_Exercise aim_
Set all the entries down once more, with nothing altered.

** Opening Supplied information block **

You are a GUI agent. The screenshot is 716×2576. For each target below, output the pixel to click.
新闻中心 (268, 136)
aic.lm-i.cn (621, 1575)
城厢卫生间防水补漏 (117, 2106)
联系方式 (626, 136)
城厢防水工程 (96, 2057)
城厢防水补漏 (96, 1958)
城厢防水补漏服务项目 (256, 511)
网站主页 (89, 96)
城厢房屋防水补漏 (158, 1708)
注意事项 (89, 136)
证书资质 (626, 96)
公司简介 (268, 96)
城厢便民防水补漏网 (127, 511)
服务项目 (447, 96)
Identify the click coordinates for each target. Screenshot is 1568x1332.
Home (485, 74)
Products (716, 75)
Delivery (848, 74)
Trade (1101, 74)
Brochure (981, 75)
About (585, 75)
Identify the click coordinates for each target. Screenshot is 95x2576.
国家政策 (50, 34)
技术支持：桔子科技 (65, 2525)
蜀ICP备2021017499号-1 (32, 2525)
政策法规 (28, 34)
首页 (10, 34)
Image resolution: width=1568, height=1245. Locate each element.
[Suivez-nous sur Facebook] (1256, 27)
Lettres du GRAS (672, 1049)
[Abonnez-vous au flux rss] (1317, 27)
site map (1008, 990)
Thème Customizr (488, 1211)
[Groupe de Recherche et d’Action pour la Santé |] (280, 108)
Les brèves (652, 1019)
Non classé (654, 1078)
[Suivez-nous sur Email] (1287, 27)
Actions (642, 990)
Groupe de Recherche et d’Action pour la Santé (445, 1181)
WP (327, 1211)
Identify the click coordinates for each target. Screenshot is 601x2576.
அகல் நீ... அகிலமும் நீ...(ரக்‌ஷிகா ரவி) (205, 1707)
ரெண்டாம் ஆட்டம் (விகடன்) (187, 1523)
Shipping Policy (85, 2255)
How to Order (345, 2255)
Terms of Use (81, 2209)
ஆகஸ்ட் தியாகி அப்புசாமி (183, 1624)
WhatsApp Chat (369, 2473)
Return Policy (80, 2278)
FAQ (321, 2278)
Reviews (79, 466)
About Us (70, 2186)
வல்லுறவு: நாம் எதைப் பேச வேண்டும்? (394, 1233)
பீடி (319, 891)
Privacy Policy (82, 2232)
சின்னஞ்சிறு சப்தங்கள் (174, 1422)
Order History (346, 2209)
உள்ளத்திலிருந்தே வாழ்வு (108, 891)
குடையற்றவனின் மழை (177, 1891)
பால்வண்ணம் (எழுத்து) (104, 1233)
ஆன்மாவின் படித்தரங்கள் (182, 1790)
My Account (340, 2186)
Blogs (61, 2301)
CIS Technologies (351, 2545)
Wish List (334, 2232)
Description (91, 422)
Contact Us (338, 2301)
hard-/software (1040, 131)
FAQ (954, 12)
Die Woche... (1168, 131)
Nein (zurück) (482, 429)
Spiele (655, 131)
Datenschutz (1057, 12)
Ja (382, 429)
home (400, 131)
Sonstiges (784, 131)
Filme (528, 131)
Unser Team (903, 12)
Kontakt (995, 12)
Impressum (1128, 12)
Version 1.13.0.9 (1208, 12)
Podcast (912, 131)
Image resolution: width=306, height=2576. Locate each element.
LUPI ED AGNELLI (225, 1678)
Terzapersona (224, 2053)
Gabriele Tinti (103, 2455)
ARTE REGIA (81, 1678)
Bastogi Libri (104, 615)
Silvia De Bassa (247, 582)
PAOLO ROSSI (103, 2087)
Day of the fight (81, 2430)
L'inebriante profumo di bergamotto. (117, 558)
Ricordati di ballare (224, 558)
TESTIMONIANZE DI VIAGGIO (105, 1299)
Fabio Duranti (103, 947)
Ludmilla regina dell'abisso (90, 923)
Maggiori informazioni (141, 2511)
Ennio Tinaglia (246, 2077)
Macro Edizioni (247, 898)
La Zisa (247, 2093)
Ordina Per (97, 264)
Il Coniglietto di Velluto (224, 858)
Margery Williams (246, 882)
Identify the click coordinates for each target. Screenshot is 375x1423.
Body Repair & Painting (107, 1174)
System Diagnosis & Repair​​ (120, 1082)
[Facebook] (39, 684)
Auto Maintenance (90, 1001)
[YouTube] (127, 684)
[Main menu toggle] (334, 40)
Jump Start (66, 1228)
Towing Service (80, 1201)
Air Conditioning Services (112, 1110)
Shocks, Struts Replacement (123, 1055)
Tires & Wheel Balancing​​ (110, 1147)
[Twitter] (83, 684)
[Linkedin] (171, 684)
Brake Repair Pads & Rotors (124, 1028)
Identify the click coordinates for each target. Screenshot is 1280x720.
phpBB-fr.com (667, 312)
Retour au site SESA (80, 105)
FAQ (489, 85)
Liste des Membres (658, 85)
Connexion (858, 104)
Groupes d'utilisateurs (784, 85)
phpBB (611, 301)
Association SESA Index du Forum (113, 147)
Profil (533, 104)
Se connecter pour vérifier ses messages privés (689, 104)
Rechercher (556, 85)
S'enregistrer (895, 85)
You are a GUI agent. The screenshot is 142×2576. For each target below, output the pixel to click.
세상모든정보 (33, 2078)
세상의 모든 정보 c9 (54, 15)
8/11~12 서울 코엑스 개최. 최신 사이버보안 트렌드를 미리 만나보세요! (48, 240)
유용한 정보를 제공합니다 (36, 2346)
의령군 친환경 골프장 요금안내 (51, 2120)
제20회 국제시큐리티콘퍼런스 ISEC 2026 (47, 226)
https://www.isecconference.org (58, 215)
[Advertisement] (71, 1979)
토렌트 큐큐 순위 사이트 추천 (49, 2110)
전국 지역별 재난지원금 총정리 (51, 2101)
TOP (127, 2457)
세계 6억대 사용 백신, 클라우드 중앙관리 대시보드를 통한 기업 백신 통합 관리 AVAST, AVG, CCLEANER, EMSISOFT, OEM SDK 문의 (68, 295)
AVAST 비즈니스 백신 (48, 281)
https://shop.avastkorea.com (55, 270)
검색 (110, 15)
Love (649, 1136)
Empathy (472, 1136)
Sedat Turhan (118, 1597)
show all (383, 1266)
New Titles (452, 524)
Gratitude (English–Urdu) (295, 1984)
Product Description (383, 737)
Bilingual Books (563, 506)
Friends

** Closing Supplied information block **

_Solution_
You are a GUI agent. The screenshot is 716×2576. For each target below, output the pixel to click.
新闻中心 (268, 136)
aic.lm-i.cn (621, 1575)
城厢卫生间防水补漏 (117, 2106)
联系方式 (626, 136)
城厢防水工程 (96, 2057)
城厢防水补漏 (96, 1958)
城厢防水补漏服务项目 (256, 511)
网站主页 (89, 96)
城厢房屋防水补漏 (158, 1708)
注意事项 (89, 136)
证书资质 (626, 96)
公司简介 (268, 96)
城厢便民防水补漏网 (127, 511)
服务项目 (447, 96)
Identify the click coordinates for each target. Screenshot is 1568x1332.
Home (485, 74)
Products (716, 75)
Delivery (848, 74)
Trade (1101, 74)
Brochure (981, 75)
About (585, 75)
Identify the click coordinates for each target. Screenshot is 95x2576.
国家政策 (50, 34)
技术支持：桔子科技 (65, 2525)
蜀ICP备2021017499号-1 (32, 2525)
政策法规 (28, 34)
首页 (10, 34)
Image resolution: width=1568, height=1245. Locate each element.
[Suivez-nous sur Facebook] (1256, 27)
Lettres du GRAS (672, 1049)
[Abonnez-vous au flux rss] (1317, 27)
site map (1008, 990)
Thème Customizr (488, 1211)
[Groupe de Recherche et d’Action pour la Santé |] (280, 108)
Les brèves (652, 1019)
Non classé (654, 1078)
[Suivez-nous sur Email] (1287, 27)
Actions (642, 990)
Groupe de Recherche et d’Action pour la Santé (445, 1181)
WP (327, 1211)
Identify the click coordinates for each target. Screenshot is 601x2576.
அகல் நீ... அகிலமும் நீ...(ரக்‌ஷிகா ரவி) (205, 1707)
ரெண்டாம் ஆட்டம் (விகடன்) (187, 1523)
Shipping Policy (85, 2255)
How to Order (345, 2255)
Terms of Use (81, 2209)
ஆகஸ்ட் தியாகி அப்புசாமி (183, 1624)
WhatsApp Chat (369, 2473)
Return Policy (80, 2278)
FAQ (321, 2278)
Reviews (79, 466)
About Us (70, 2186)
வல்லுறவு: நாம் எதைப் பேச வேண்டும்? (394, 1233)
பீடி (319, 891)
Privacy Policy (82, 2232)
சின்னஞ்சிறு சப்தங்கள் (174, 1422)
Order History (346, 2209)
உள்ளத்திலிருந்தே வாழ்வு (108, 891)
குடையற்றவனின் மழை (177, 1891)
பால்வண்ணம் (எழுத்து) (104, 1233)
ஆன்மாவின் படித்தரங்கள் (182, 1790)
My Account (340, 2186)
Blogs (61, 2301)
CIS Technologies (351, 2545)
Wish List (334, 2232)
Description (91, 422)
Contact Us (338, 2301)
hard-/software (1040, 131)
FAQ (954, 12)
Die Woche... (1168, 131)
Nein (zurück) (482, 429)
Spiele (655, 131)
Datenschutz (1057, 12)
Ja (382, 429)
home (400, 131)
Sonstiges (784, 131)
Filme (528, 131)
Unser Team (903, 12)
Kontakt (995, 12)
Impressum (1128, 12)
Version 1.13.0.9 (1208, 12)
Podcast (912, 131)
Image resolution: width=306, height=2576. Locate each element.
LUPI ED AGNELLI (225, 1678)
Terzapersona (224, 2053)
Gabriele Tinti (103, 2455)
ARTE REGIA (81, 1678)
Bastogi Libri (104, 615)
Silvia De Bassa (247, 582)
PAOLO ROSSI (103, 2087)
Day of the fight (81, 2430)
L'inebriante profumo di bergamotto. (117, 558)
Ricordati di ballare (224, 558)
TESTIMONIANZE DI VIAGGIO (105, 1299)
Fabio Duranti (103, 947)
Ludmilla regina dell'abisso (90, 923)
Maggiori informazioni (141, 2511)
Ennio Tinaglia (246, 2077)
Macro Edizioni (247, 898)
La Zisa (247, 2093)
Ordina Per (97, 264)
Il Coniglietto di Velluto (224, 858)
Margery Williams (246, 882)
Identify the click coordinates for each target. Screenshot is 375x1423.
Body Repair & Painting (107, 1174)
System Diagnosis & Repair​​ (120, 1082)
[Facebook] (39, 684)
Auto Maintenance (90, 1001)
[YouTube] (127, 684)
[Main menu toggle] (334, 40)
Jump Start (66, 1228)
Towing Service (80, 1201)
Air Conditioning Services (112, 1110)
Shocks, Struts Replacement (123, 1055)
Tires & Wheel Balancing​​ (110, 1147)
[Twitter] (83, 684)
[Linkedin] (171, 684)
Brake Repair Pads & Rotors (124, 1028)
Identify the click coordinates for each target. Screenshot is 1280x720.
phpBB-fr.com (667, 312)
Retour au site SESA (80, 105)
FAQ (489, 85)
Liste des Membres (658, 85)
Connexion (858, 104)
Groupes d'utilisateurs (784, 85)
phpBB (611, 301)
Association SESA Index du Forum (113, 147)
Profil (533, 104)
Se connecter pour vérifier ses messages privés (689, 104)
Rechercher (556, 85)
S'enregistrer (895, 85)
You are a GUI agent. The screenshot is 142×2576. For each target below, output the pixel to click.
세상모든정보 (33, 2078)
세상의 모든 정보 c9 (54, 15)
8/11~12 서울 코엑스 개최. 최신 사이버보안 트렌드를 미리 만나보세요! (48, 240)
유용한 정보를 제공합니다 (36, 2346)
의령군 친환경 골프장 요금안내 (51, 2120)
제20회 국제시큐리티콘퍼런스 ISEC 2026 (47, 226)
https://www.isecconference.org (58, 215)
[Advertisement] (71, 1979)
토렌트 큐큐 순위 사이트 추천 (49, 2110)
전국 지역별 재난지원금 총정리 (51, 2101)
TOP (127, 2457)
세계 6억대 사용 백신, 클라우드 중앙관리 대시보드를 통한 기업 백신 통합 관리 AVAST, AVG, CCLEANER, EMSISOFT, OEM SDK 문의 (68, 295)
AVAST 비즈니스 백신 (48, 281)
https://shop.avastkorea.com (55, 270)
검색 (110, 15)
Love (649, 1136)
Empathy (472, 1136)
Sedat Turhan (118, 1597)
show all (383, 1266)
New Titles (452, 524)
Gratitude (English–Urdu) (295, 1984)
Product Description (383, 737)
Bilingual Books (563, 506)
Friends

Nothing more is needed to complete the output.